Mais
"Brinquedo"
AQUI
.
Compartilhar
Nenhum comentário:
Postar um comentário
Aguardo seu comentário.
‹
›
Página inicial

══════════════════════════════

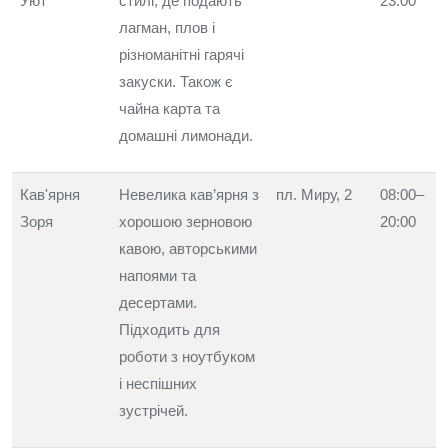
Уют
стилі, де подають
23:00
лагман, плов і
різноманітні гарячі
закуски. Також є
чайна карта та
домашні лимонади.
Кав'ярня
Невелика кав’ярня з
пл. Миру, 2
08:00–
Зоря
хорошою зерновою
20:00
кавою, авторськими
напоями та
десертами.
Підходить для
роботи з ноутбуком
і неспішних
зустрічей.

══════════════════════════════

If "comentário" is in a line of the listing above, count that line; give the final number and nothing more.

3